* _Supplied records_
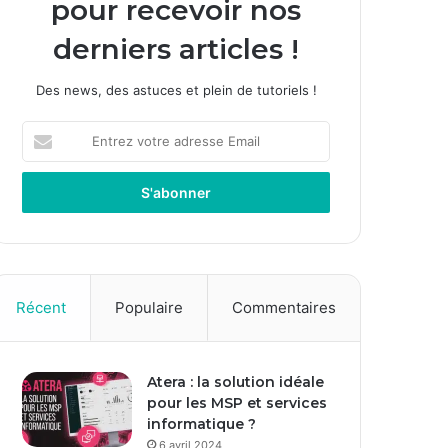
pour recevoir nos
derniers articles !
Des news, des astuces et plein de tutoriels !
E
n
t
r
e
z
v
o
t
Récent
Populaire
Commentaires
r
e
a
Atera : la solution idéale
d
pour les MSP et services
r
informatique ?
e
s
6 avril 2024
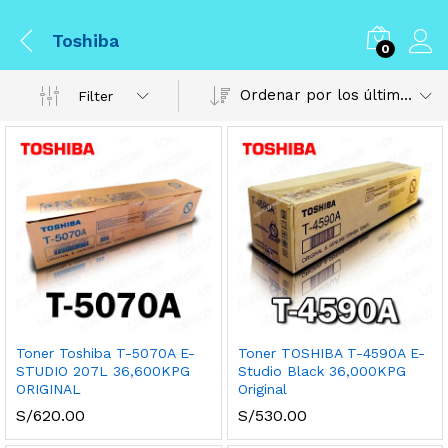
Toshiba
0
Ordenar por los últimos
Filter
Toner Toshiba T-5070A E-
Toner TOSHIBA T-4590A E-
STUDIO 207L 36,600KPG
Studio Black 36,000KPG
ORIGINAL
Original
S/
620.00
S/
530.00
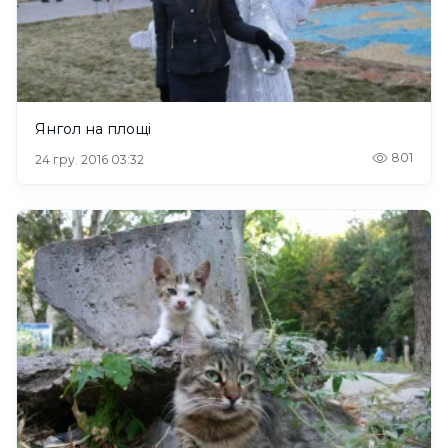
Янгол на площі
801
24 гру. 2016 03:32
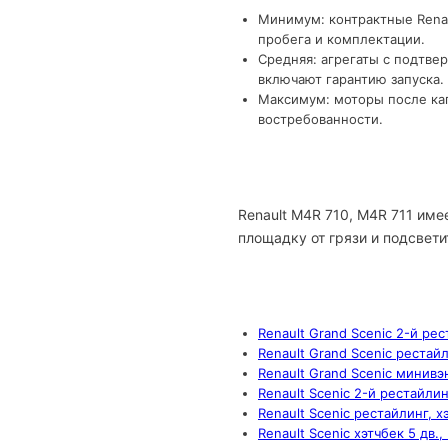
Минимум: контрактные Renau
пробега и комплектации.
Средняя: агрегаты с подтве
включают гарантию запуска.
Максимум: моторы после кап
востребованности.
Renault M4R 710, M4R 711 им
площадку от грязи и подсвети
Renault Grand Scenic 2-й ре
Renault Grand Scenic рестай
Renault Grand Scenic минивэ
Renault Scenic 2-й рестайлин
Renault Scenic рестайлинг, х
Renault Scenic хэтчбек 5 дв.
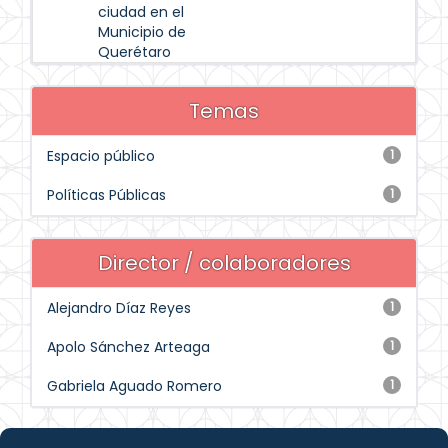
ciudad en el
Municipio de
Querétaro
Temas
Espacio público
1
Políticas Públicas
1
Director / colaboradores
Alejandro Díaz Reyes
1
Apolo Sánchez Arteaga
1
Gabriela Aguado Romero
1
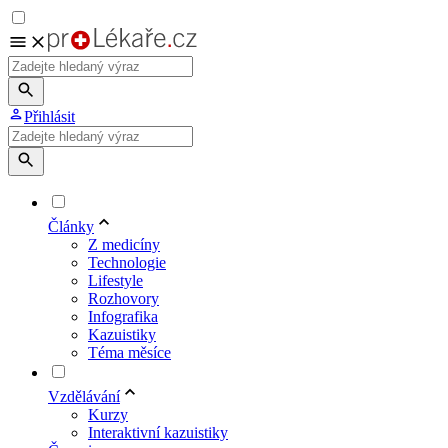
Přihlásit
Články
Z medicíny
Technologie
Lifestyle
Rozhovory
Infografika
Kazuistiky
Téma měsíce
Vzdělávání
Kurzy
Interaktivní kazuistiky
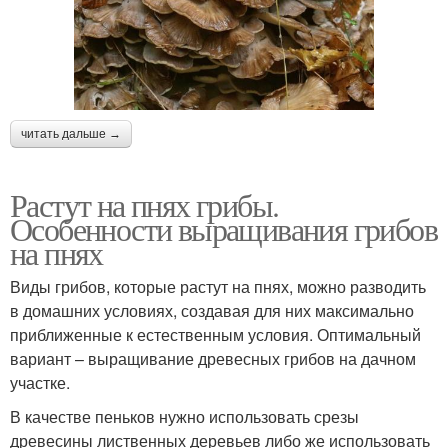
читать дальше →
Растут на пнях грибы.
Особенности выращивания грибов
на пнях
Виды грибов, которые растут на пнях, можно разводить
в домашних условиях, создавая для них максимально
приближенные к естественным условия. Оптимальный
вариант – выращивание древесных грибов на дачном
участке.
В качестве пеньков нужно использовать срезы
древесины лиственных деревьев либо же использовать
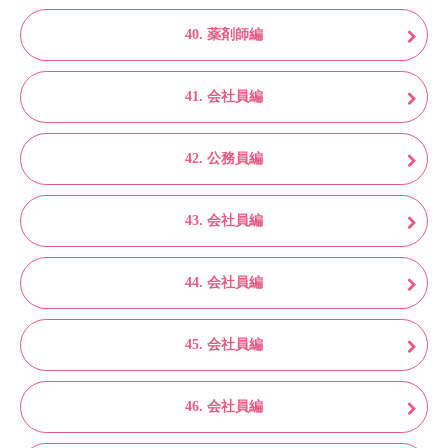
40. 薬剤師編
41. 会社員編
42. 公務員編
43. 会社員編
44. 会社員編
45. 会社員編
46. 会社員編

* _Brief_
The expected answer is a copy of each line in the listing above that contains "грибов".

* _Response area_
Особенности выращивания грибов
Виды грибов, которые растут на пнях, можно разводить
вариант – выращивание древесных грибов на дачном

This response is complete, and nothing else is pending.